Thinking in Questions with SQL

Posted March 21, 2021 under sql. Tweet

I love SQL, despite its many flaws.

Much is argued about functional programming vs object oriented. Different ways of instructing computers.

SQL is different. SQL is a language where I can ask the computer a question and it will figure out how to answer it for me.

Fluency in SQL is a very practical skill. It will make your life easier day to day. It’s not perfect, it has many flaws (like null) but it is in widespread use (unlike, say, prolog or D).

Useful in lots of contexts

As an engineer, sql databases often save me writing lots of code to transform data. They save me worrying about the best way to manage finite resources like memory. I write the question and the database (usually) figures out the most efficient algorithm to use, given the shape of the data right now, and the resources available to process it. Like magic.

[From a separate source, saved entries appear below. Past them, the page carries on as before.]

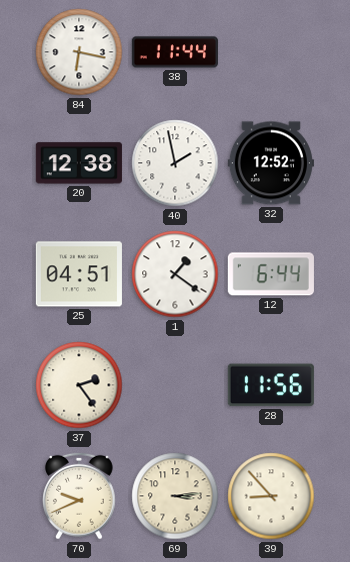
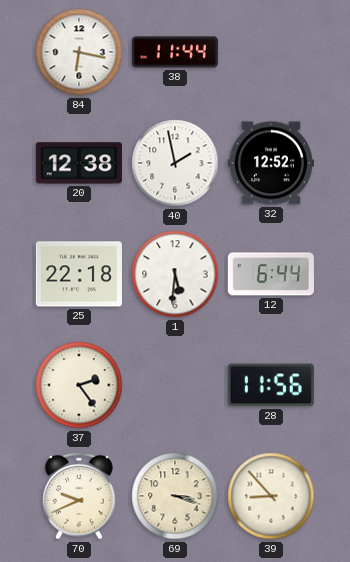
25: 04:51 -> 22:18
1: 1:21 -> 5:31
69: 3:14 -> 3:18
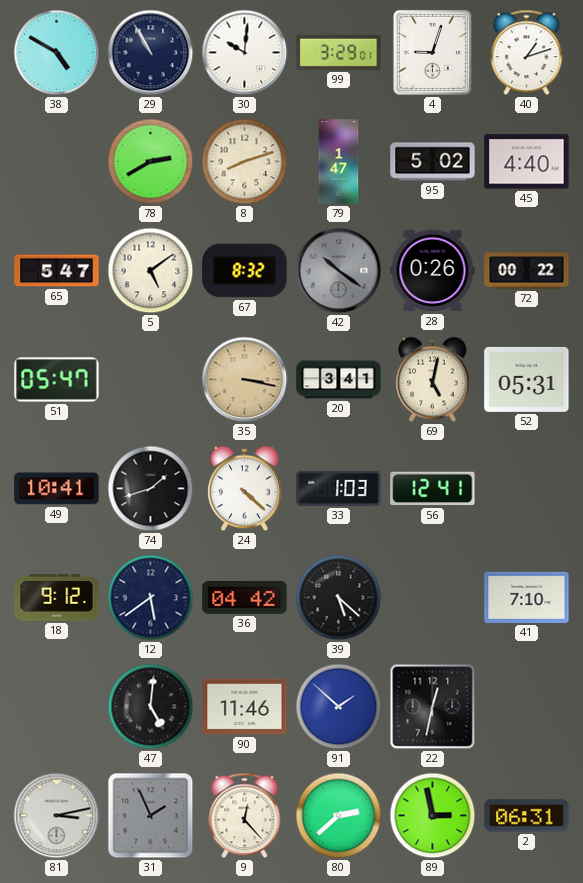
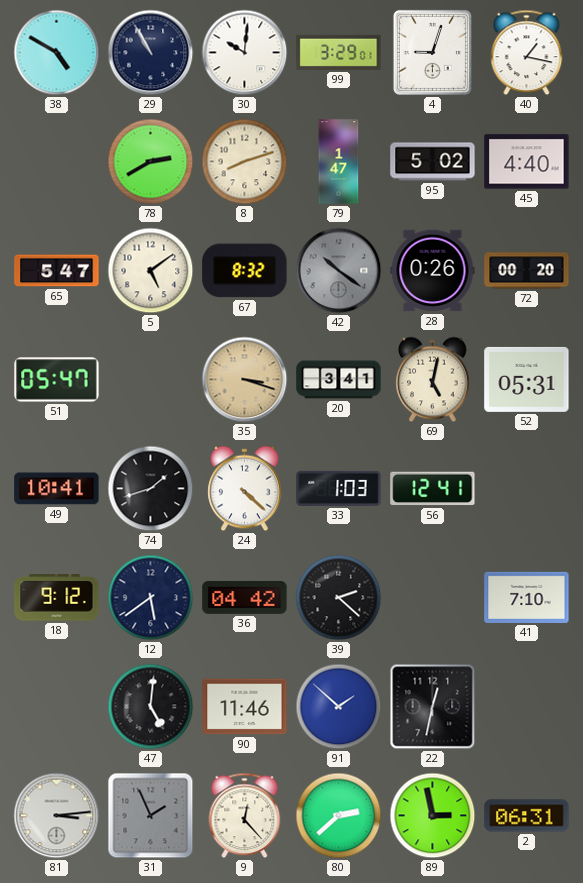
40: 1:12 -> 1:17
72: 00:22 -> 00:20
35: 3:17 -> 3:18
39: 5:22 -> 2:22
81: 3:13 -> 3:14
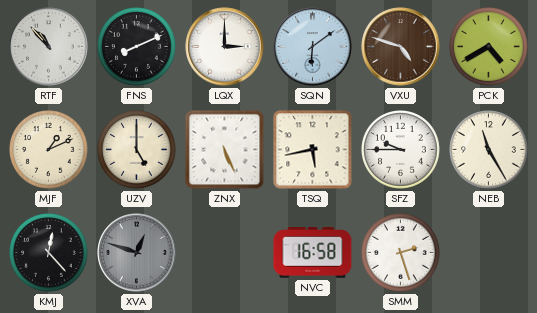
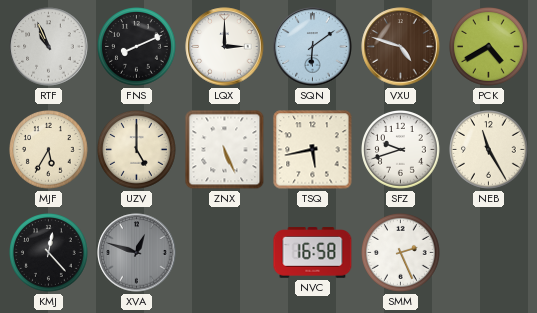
RTF: 10:53 -> 10:56
MJF: 1:11 -> 5:35
SFZ: 9:45 -> 9:42
SMM: 2:27 -> 2:26
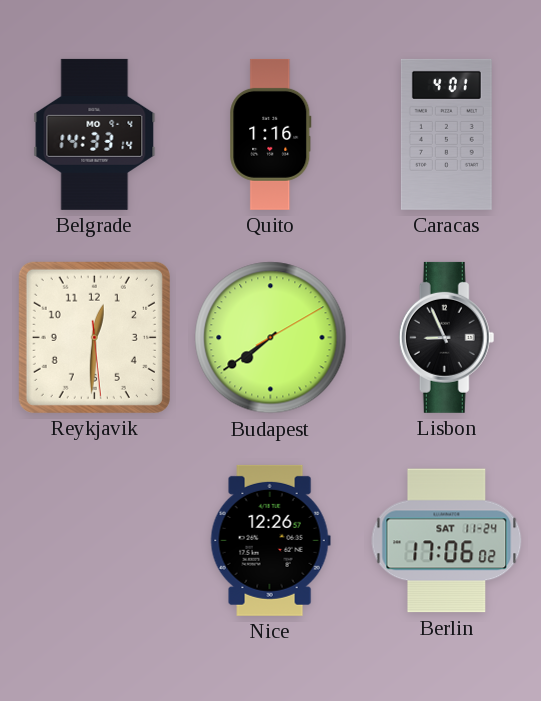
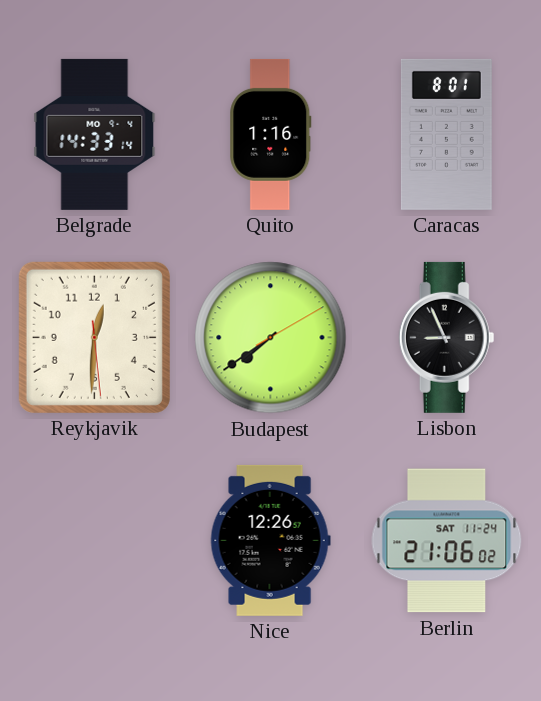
Caracas: 4:01 -> 8:01
Berlin: 17:06 -> 21:06
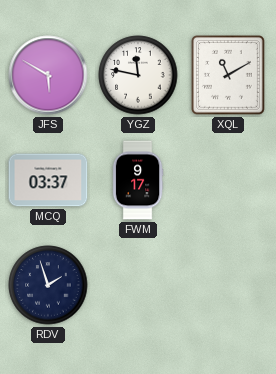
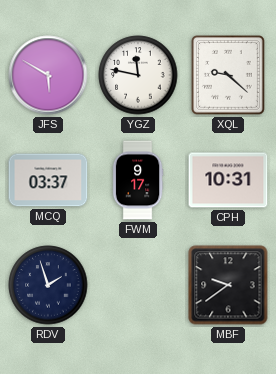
XQL: 11:10 -> 9:22
CPH: none -> 10:31
MBF: none -> 9:39
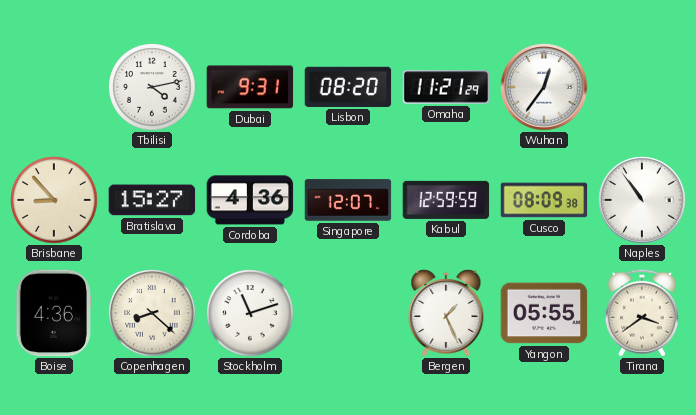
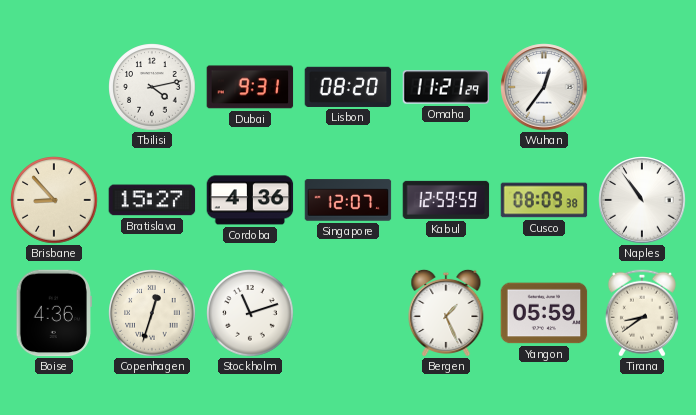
Copenhagen: 8:22 -> 12:33
Yangon: 05:55 -> 05:59
Tirana: 3:39 -> 8:39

SQL helps me think about data in different ways, lets me focus on the questions I want to ask of the data; independent of the best way to store and structure data.

One of my favourite things with Postgres is being able to think about read/write models separately.

1) Lazily dump data in as json.
2) Build a read model with [materialized] views
3) Refactor the write model underneath

Get the convenience of sql for reads before (3) pic.twitter.com/31xhuEK7ty
— Benji Weber (@benjiweber) March 20, 2021

As a manager, I often want to measure things, to know the answer to questions. SQL lets me ask lots of questions of computers directly without having to bother people. I can explore my ideas with a shorter feedback loop than if I could only pose questions to my team.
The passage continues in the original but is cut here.